BACKGROUND:Cerebral palsy (CP) is a static encephalopathy with progressive musculoskeletal pathology. Non-ambulant children (GMFCS IV and V) with CP have high rates of spastic hip disease and neuromuscular scoliosis. The effect of spinal fusion and spinal deformity on hip dislocation following total hip arthroplasty has been well studied, however in CP this remains largely unknown. This study aimed to identify factors associated with worsening postoperative hip status (WHS) following corrective spinal fusion in children with GMFCS IV and V CP. METHODS: Retrospective review of GMFSC IV and V CP patients in a prospective multicenter database undergoing spinal fusion, with 5 years follow-up. WHS was determined by permutations of baseline (BL), 1 year, 2 years, and 5 years hip status and defined by a change from an enlocated hip at BL that became subluxated, dislocated or resected post-op, or a subluxated hip that became dislocated or resected. Hip status was analyzed against patient demographics, hip position, surgical variables, and coronal and sagittal spinal alignment parameters. Cutoff values for parameters at which the relationship with hip status was significant was determined using receiver operating characteristic curves. Logistic regression determined odds ratios for predictors of WHS. RESULTS: Eighty four patients were included. 37 (44%) had WHS postoperatively.

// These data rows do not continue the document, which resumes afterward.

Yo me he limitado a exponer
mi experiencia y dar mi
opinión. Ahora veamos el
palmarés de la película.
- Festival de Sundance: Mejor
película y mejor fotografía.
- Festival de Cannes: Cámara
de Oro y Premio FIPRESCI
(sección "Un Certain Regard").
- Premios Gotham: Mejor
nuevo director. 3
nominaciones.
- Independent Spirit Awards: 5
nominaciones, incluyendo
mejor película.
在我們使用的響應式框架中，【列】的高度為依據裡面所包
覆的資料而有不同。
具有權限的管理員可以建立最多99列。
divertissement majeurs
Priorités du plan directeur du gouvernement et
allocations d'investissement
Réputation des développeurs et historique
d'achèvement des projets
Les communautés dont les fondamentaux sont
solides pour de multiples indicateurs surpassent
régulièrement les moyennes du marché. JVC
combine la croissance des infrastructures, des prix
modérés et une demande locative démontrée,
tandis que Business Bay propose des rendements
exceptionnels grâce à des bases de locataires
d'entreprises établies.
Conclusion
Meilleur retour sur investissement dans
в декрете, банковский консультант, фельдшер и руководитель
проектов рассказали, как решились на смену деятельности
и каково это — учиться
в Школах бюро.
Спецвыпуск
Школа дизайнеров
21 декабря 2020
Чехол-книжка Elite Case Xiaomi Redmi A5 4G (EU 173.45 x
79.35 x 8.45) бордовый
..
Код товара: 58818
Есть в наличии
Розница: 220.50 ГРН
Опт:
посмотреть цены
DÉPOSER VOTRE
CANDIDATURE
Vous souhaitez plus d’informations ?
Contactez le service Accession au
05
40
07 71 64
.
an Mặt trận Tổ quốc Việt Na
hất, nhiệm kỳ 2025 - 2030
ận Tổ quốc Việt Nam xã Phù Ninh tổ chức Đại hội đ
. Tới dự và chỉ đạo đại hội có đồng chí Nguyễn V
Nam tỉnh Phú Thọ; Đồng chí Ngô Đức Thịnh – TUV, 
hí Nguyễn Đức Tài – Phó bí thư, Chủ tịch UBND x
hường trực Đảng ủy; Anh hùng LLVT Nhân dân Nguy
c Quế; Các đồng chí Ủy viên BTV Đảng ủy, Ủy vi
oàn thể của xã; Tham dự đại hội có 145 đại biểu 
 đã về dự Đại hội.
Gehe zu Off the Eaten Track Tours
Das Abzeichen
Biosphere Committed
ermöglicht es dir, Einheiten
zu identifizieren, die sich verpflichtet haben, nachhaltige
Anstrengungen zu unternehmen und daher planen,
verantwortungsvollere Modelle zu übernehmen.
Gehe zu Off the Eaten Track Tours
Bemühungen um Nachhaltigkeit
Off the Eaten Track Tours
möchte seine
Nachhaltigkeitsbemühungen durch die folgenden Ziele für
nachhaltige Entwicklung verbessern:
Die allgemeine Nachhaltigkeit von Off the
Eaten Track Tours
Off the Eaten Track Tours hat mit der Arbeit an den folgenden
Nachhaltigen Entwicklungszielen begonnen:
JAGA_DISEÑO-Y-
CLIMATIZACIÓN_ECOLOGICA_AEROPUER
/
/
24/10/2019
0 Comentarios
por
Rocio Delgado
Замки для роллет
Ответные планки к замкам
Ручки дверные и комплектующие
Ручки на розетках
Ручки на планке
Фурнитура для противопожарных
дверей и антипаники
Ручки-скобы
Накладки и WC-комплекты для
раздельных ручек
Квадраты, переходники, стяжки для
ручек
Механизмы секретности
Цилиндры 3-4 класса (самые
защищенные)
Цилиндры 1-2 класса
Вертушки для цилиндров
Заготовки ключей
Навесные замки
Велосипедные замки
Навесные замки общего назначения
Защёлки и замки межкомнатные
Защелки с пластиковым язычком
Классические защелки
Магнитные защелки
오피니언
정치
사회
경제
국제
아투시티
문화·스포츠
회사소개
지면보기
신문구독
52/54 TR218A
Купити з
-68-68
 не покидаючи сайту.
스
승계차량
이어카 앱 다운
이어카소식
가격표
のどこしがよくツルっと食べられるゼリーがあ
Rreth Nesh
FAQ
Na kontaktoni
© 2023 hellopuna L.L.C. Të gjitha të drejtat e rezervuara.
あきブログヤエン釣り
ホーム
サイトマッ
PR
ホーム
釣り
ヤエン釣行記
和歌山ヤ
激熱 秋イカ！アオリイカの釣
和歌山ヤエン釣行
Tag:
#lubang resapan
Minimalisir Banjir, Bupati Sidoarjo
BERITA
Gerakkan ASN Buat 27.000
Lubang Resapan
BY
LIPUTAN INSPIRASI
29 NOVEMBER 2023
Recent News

ROC analysis and logistic regression demonstrated that the only spinopelvic alignment parameter that significantly correlated with WHS was lumbar hyperlordosis (T12-L5) > 60° (p = 0.028), OR = 2.77 (CI 1.10-6.94). All patients showed an increase in pre-to-postop LL. Change in LL pre-to-postop was no different between groups (p = 0.318), however the WHS group was more lordotic at BL and postop (pre44°/post58° vs pre32°/post51° in the no change group). Age, sex, Risser, hip position, levels fused, coronal parameters, global sagittal alignment (SVA), thoracic kyphosis, and reoperation were not associated with WHS. CONCLUSION:Postoperative hyperlordosis(> 60°) is a risk factor for WHS at 5 years after spinal fusion in non-ambulant CP patients. WHS likely relates to anterior pelvic tilt and functional acetabular retroversion due to hyperlordosis, as well as loss of protective lumbopelvic motion causing anterior femoracetabular impingement. LEVEL OF EVIDENCE: III.